Alan Chambers, thanking God for the end of a 22 year relationship.

Earlier today Ex-Gay Watch posted on a statement made by Exodus president Alan Chambers on his Facebook fan page:

Heard from a couple this morning who have been praying for their daughter and her partner to come to Christ for 22 years. Both accepted Jesus, broke off their relationship and are pursuing a life in Christ. God is faithful and answers prayers. Be encouraged no matter your circumstances!

Unfortunately celebrating misery and tragedy in the lives of gay and lesbian people is nothing new for leaders in the ex-gay movement.  A while back I found, but didn’t post about, a passage from Mike Haley’s 2004 book “101 Frequently Asked Questions About Homosexuality.” Appearing on pages 46 & 47:

[Question #] 12. My son just told me he’s gay.  He says he’s finally accepted who he is and that he’s never been happier.  Can this really be true?
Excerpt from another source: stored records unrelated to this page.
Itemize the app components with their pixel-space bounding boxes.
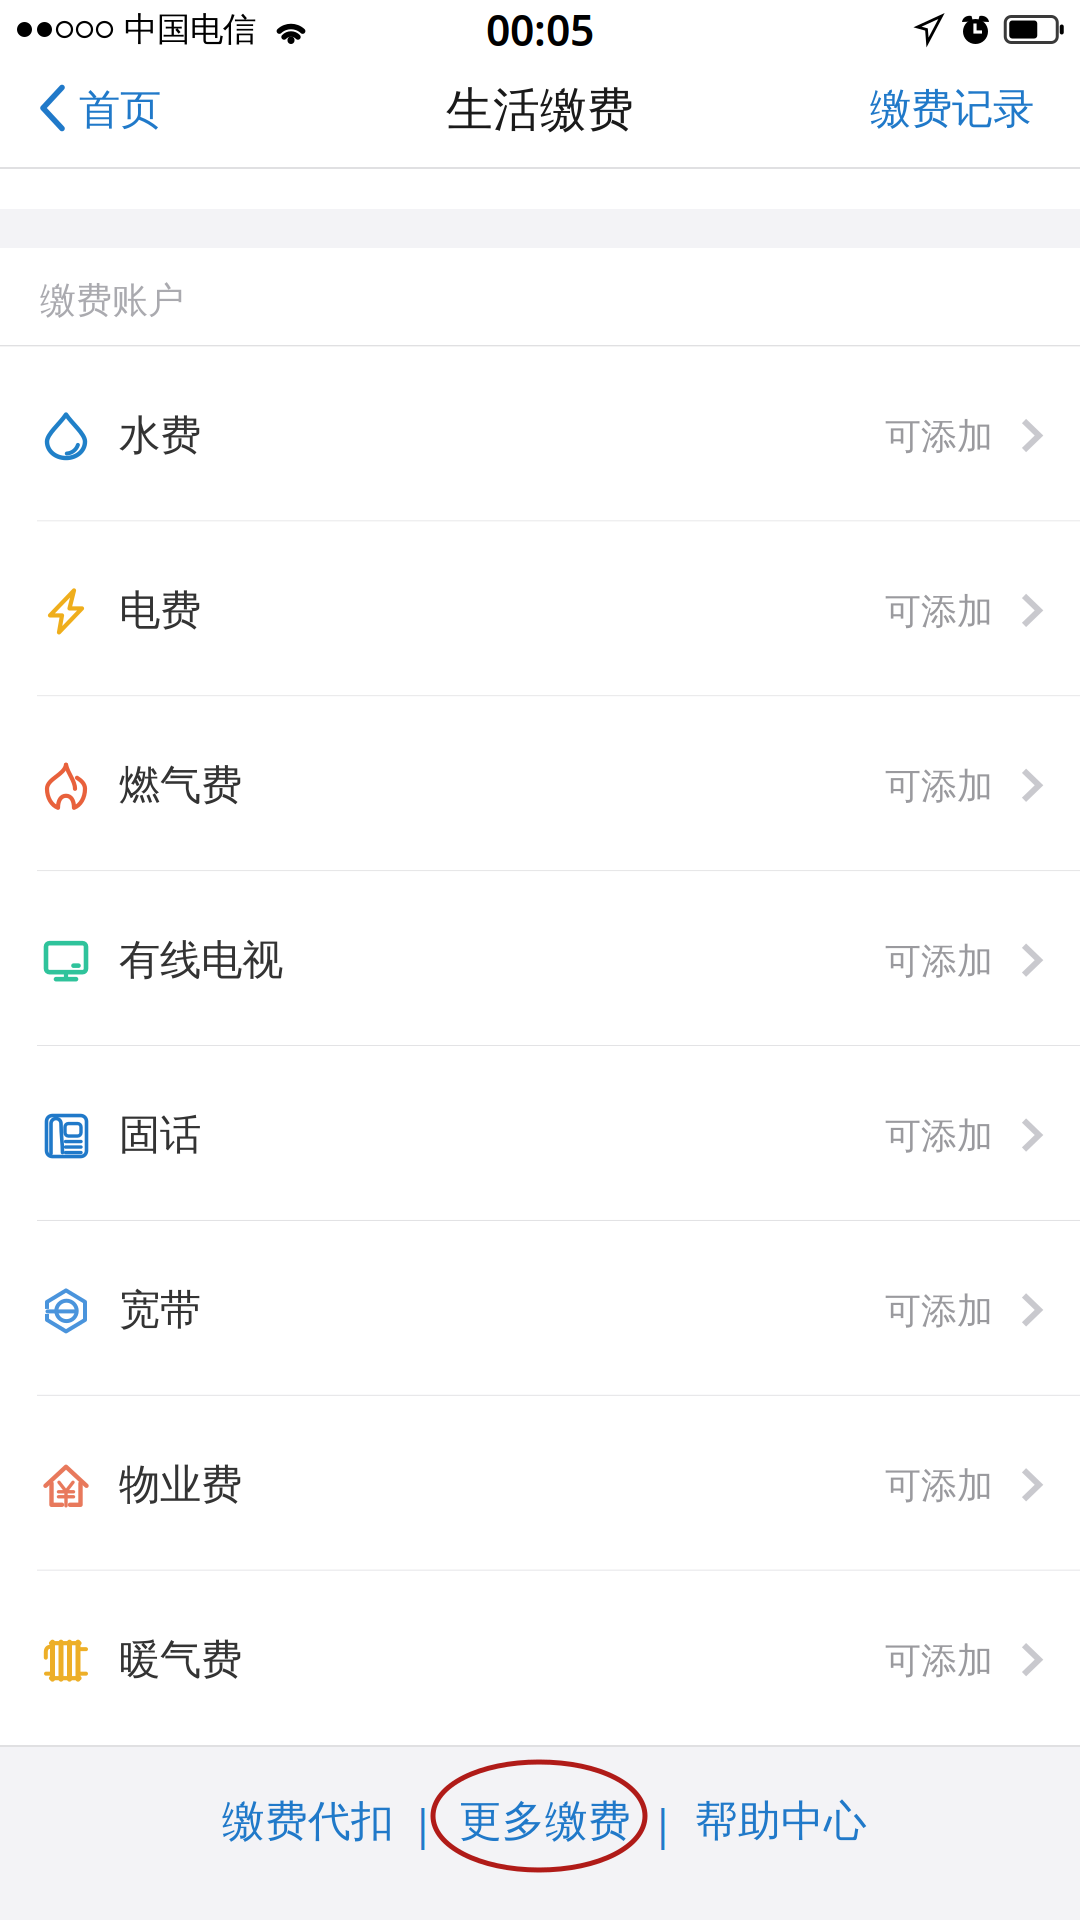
button[interactable]: 电费 [0,522,1080,695]
button[interactable]: 首页 [20,67,181,167]
staticText: 缴费代扣 [222,1795,394,1847]
staticText: 水费 [119,410,201,461]
button[interactable]: 缴费代扣 [204,1771,412,1871]
button[interactable]: 固话 [0,1046,1080,1220]
staticText: 缴费记录 [870,84,1034,134]
button[interactable]: 水费 [0,347,1080,520]
button[interactable]: 更多缴费 [441,1771,649,1871]
staticText: 缴费账户 [40,278,184,323]
button[interactable]: 帮助中心 [677,1771,885,1871]
staticText: | [411,1795,435,1852]
staticText: 可添加 [885,764,993,808]
button[interactable]: 燃气费 [0,696,1080,870]
staticText: 宽带 [119,1284,201,1335]
staticText: 帮助中心 [695,1795,867,1847]
staticText: 首页 [79,85,161,135]
button[interactable]: 物业费 [0,1396,1080,1570]
staticText: | [651,1795,675,1852]
staticText: 可添加 [885,1464,993,1508]
staticText: 可添加 [885,1289,993,1333]
staticText: 物业费 [119,1459,242,1510]
staticText: 可添加 [885,939,993,983]
staticText: 固话 [119,1110,201,1160]
staticText: 有线电视 [119,935,283,986]
staticText: 更多缴费 [459,1795,631,1847]
staticText: 可添加 [885,1114,993,1158]
staticText: 00:05 [486,1,594,58]
staticText: 中国电信 [124,9,256,50]
staticText: 可添加 [885,414,993,459]
staticText: 电费 [119,585,201,636]
staticText: 生活缴费 [446,81,634,139]
button[interactable]: 宽带 [0,1221,1080,1395]
staticText: 燃气费 [119,760,242,811]
staticText: 暖气费 [119,1634,242,1685]
button[interactable]: 有线电视 [0,871,1080,1045]
button[interactable]: 缴费记录 [850,67,1054,167]
button[interactable]: 暖气费 [0,1571,1080,1745]
staticText: 可添加 [885,1639,993,1683]
staticText: 可添加 [885,589,993,634]
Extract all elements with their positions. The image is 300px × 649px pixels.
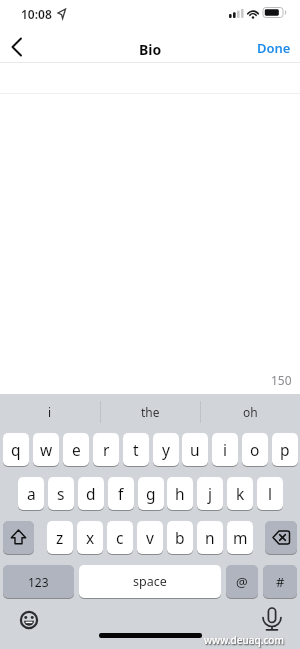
- button[interactable]: #: [263, 565, 297, 598]
- button[interactable]: v: [137, 521, 163, 554]
- staticText: Bio: [139, 40, 162, 56]
- button[interactable]: [4, 36, 30, 58]
- staticText: q: [11, 439, 21, 460]
- staticText: i: [223, 439, 227, 460]
- staticText: i: [48, 404, 52, 420]
- staticText: #: [276, 573, 285, 591]
- button[interactable]: i: [212, 433, 238, 466]
- button[interactable]: a: [18, 477, 44, 510]
- button[interactable]: w: [33, 433, 59, 466]
- staticText: t: [133, 439, 139, 460]
- staticText: x: [86, 527, 95, 548]
- button[interactable]: r: [93, 433, 119, 466]
- staticText: www.deuaq.com: [204, 633, 284, 647]
- button[interactable]: i: [0, 398, 100, 426]
- button[interactable]: k: [227, 477, 253, 510]
- button[interactable]: d: [78, 477, 104, 510]
- button[interactable]: oh: [200, 398, 300, 426]
- button[interactable]: 123: [3, 565, 74, 598]
- button[interactable]: [15, 606, 43, 634]
- button[interactable]: l: [257, 477, 283, 510]
- button[interactable]: u: [182, 433, 208, 466]
- staticText: 10:08: [21, 6, 52, 22]
- staticText: oh: [243, 404, 258, 420]
- button[interactable]: y: [153, 433, 179, 466]
- button[interactable]: f: [108, 477, 134, 510]
- staticText: @: [236, 573, 248, 591]
- staticText: u: [190, 439, 200, 460]
- staticText: p: [280, 439, 290, 460]
- staticText: y: [162, 439, 170, 460]
- button[interactable]: e: [63, 433, 89, 466]
- button[interactable]: s: [48, 477, 74, 510]
- staticText: s: [57, 483, 65, 504]
- button[interactable]: z: [47, 521, 73, 554]
- staticText: n: [205, 527, 215, 548]
- button[interactable]: space: [79, 565, 221, 598]
- staticText: v: [146, 527, 154, 548]
- staticText: d: [86, 483, 96, 504]
- button[interactable]: [258, 603, 288, 635]
- staticText: r: [103, 439, 110, 460]
- staticText: f: [118, 483, 124, 504]
- button[interactable]: m: [227, 521, 253, 554]
- staticText: z: [56, 527, 64, 548]
- staticText: b: [175, 527, 185, 548]
- button[interactable]: h: [167, 477, 193, 510]
- staticText: e: [72, 439, 81, 460]
- staticText: m: [233, 527, 248, 548]
- button[interactable]: the: [100, 398, 200, 426]
- button[interactable]: o: [242, 433, 268, 466]
- staticText: k: [236, 483, 245, 504]
- button[interactable]: p: [272, 433, 298, 466]
- button[interactable]: @: [226, 565, 258, 598]
- button[interactable]: t: [123, 433, 149, 466]
- button[interactable]: [3, 521, 34, 554]
- staticText: space: [133, 573, 167, 590]
- staticText: the: [141, 404, 160, 420]
- button[interactable]: x: [77, 521, 103, 554]
- staticText: c: [116, 527, 124, 548]
- button[interactable]: q: [3, 433, 29, 466]
- button[interactable]: n: [197, 521, 223, 554]
- staticText: 123: [28, 574, 49, 590]
- button[interactable]: Done: [252, 36, 296, 60]
- staticText: w: [40, 439, 53, 460]
- staticText: h: [175, 483, 185, 504]
- staticText: j: [208, 483, 212, 504]
- button[interactable]: g: [138, 477, 164, 510]
- button[interactable]: b: [167, 521, 193, 554]
- button[interactable]: c: [107, 521, 133, 554]
- staticText: 150: [271, 372, 292, 388]
- button[interactable]: j: [197, 477, 223, 510]
- staticText: Done: [257, 39, 291, 57]
- button[interactable]: [265, 521, 297, 554]
- staticText: a: [27, 483, 36, 504]
- staticText: g: [146, 483, 156, 504]
- staticText: o: [250, 439, 260, 460]
- staticText: l: [268, 483, 272, 504]
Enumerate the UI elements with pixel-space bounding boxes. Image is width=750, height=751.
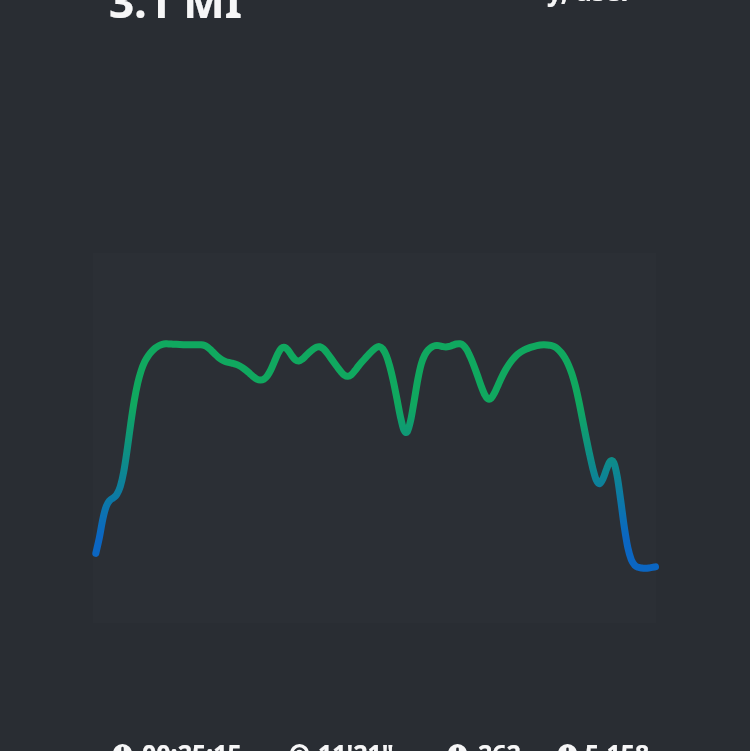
button[interactable]: Steps 5,158 — [558, 736, 650, 751]
button[interactable]: Duration 00:25:15 — [113, 736, 242, 751]
staticText: 00:25:15 — [142, 736, 242, 751]
staticText: y, user — [547, 0, 633, 8]
staticText: 5,158 — [585, 736, 650, 751]
button[interactable]: Pace 11'21" — [290, 736, 394, 751]
button[interactable]: Pace chart — [93, 253, 656, 623]
staticText: 3.1 MI — [109, 0, 242, 31]
staticText: 262 — [478, 736, 521, 751]
staticText: 11'21" — [318, 736, 394, 751]
button[interactable]: Calories 262 — [448, 736, 521, 751]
Mike Haley starts off his response with explaining how gay people often feel elated at coming out so let’s jump to the end of his response where he issues actual advise:

The key for your son in the weeks and months to come is for him to realize it’s not too late to turn back.  This is where the church and loved ones like you come in.  If he hears that change is possible, that he was not “made” this way, and that he is loved within godly boudaries even if his lifestyle choices don’t change immediately, there is hope that when the feeling of relief wears off and the emptiness sets in, he will try to live his life in line with God’s will.

In the meantime, I advise you to pray that he becomes as miserable as possible, as soon as possible, and that God will protect him through it. [emphasis added]

Mike Haley of Focus On The Family, advising you to pray God will make your gay child miserable.

As I said before, I discovered that passage years ago when I first read the book and in all that time have been unable to formulate a response to something so wicked and ugly.  However with Ex-Gay Watch bringing light to Alan’s celebration I realized this sadly is not a unique case and that attention needed to be brought to it.

I should add the first page of Haley’s book is filled with endorsements by Alan Chambers, Jeff Konrad, Joe Dallas, and Dr. Joseph Nicolosi.  I’m curious if they too wish for misery and tragedy to fall upon the lives of gay and lesbian people.

Ray

May 19th, 2010

“I’m curious if they too wish for misery and tragedy to fall upon the lives of gay and lesbian people.”

You don’t really wonder. Nor do I. We already know that the least of troubles for a gay or lesbian person is seen as a “victory” for the ex-gay proponents.

Say, for example, your kids slugs someone who was taunting them at school for having gay dads and the school expelled your kid for hitting someone while the minister and parents of the kid doing the taunting thank the school principal for getting rid of “that troublemaker.”

Victory! See what a shambles the lives of gays are? See? See? See? We told you so!

andrew

May 19th, 2010

it takes a special kind of perversion to rejoice in the end of a 22 yr relationship, and this from the movement that wants to protect marriage.

pray that your son becomes miserable … just … why?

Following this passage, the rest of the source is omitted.